殺人より葬儀を審理する
海辺でムルソーはアラブ人を一発撃ち、間を置いてさらに四発撃つ。事実は認めているのに、法廷が集めるのは養老院長、門衛、マリーの証言である。珈琲、煙草、涙、翌日の喜劇が、射撃の経緯より長く検討される。裁かれる対象は一つの行為から、葬儀で示された人物像へ移る。
悪い心と良い心
検事は、母を殺人者の心で葬ったと述べ、葬儀と殺人を同じ魂の二つの現れにする。弁護人は反対に、貧しさから母を預け、悲しみを堪えた孝行息子を作る。内容は逆でも、展示できる「心」を本人へ装着する点は同じだ。争点は彼の内面を作るべきかではなく、何を入れるかに限られる。
代理された一人称
弁護人は「私は」とムルソーの感情を語り、本人には発言を控えさせる。彼は自分の裁判から締め出されたように感じる。「太陽のせいだ」という説明が笑われるのは、感覚的な経過であって動機の物語ではないからだ。法廷は憎悪、復讐、衝動なら処理できるが、光の反射を人格の理由として読めない。
真実から作られる偽像
院長も門衛もマリーも本当のことを言う。だが真実の断片は、検事の並べ方で殺人者の心になり、弁護人の並べ方で悲嘆する息子になる。

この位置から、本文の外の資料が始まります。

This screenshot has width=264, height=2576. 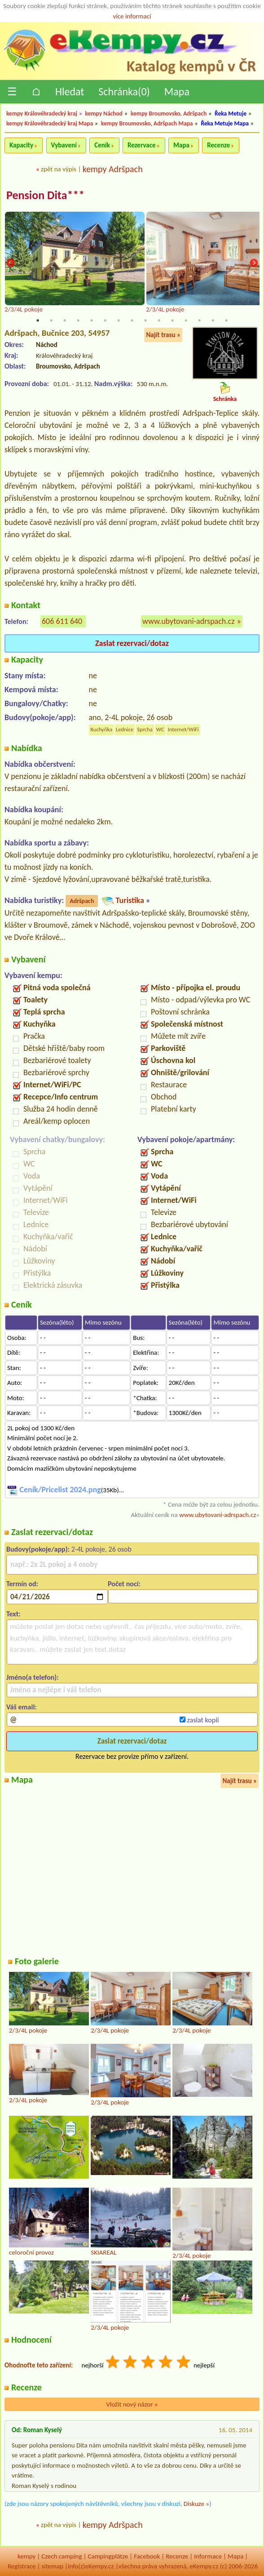 What do you see at coordinates (41, 113) in the screenshot?
I see `kempy Královéhradecký kraj` at bounding box center [41, 113]. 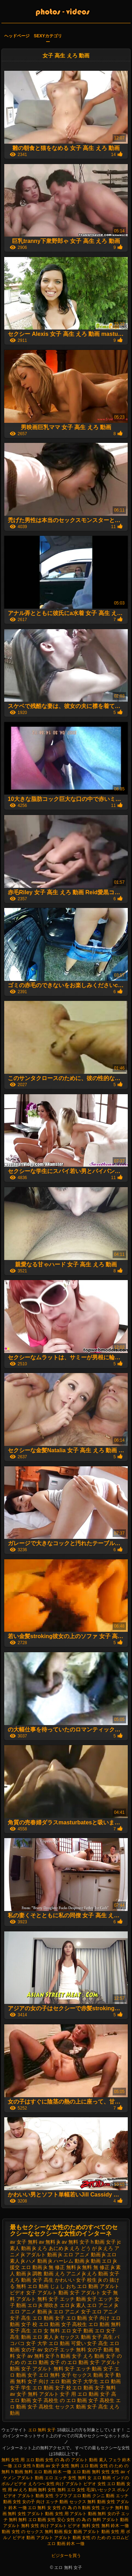 The height and width of the screenshot is (2576, 132). What do you see at coordinates (66, 2261) in the screenshot?
I see `jk ハーレム 動画` at bounding box center [66, 2261].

ムルソーだけが断片を物語へ束ねない。その沈黙は隠し事と解釈され、死刑は殺人だけでなく、社会が検査できる自己説明を提出しなかったことへの判決となる。
対象作品: Albert Camus, The Outsider (L’Étranger). カミュの原作を主要テキストに、感覚・内面の物語・社会的可読性を読む独立した日本語批評です。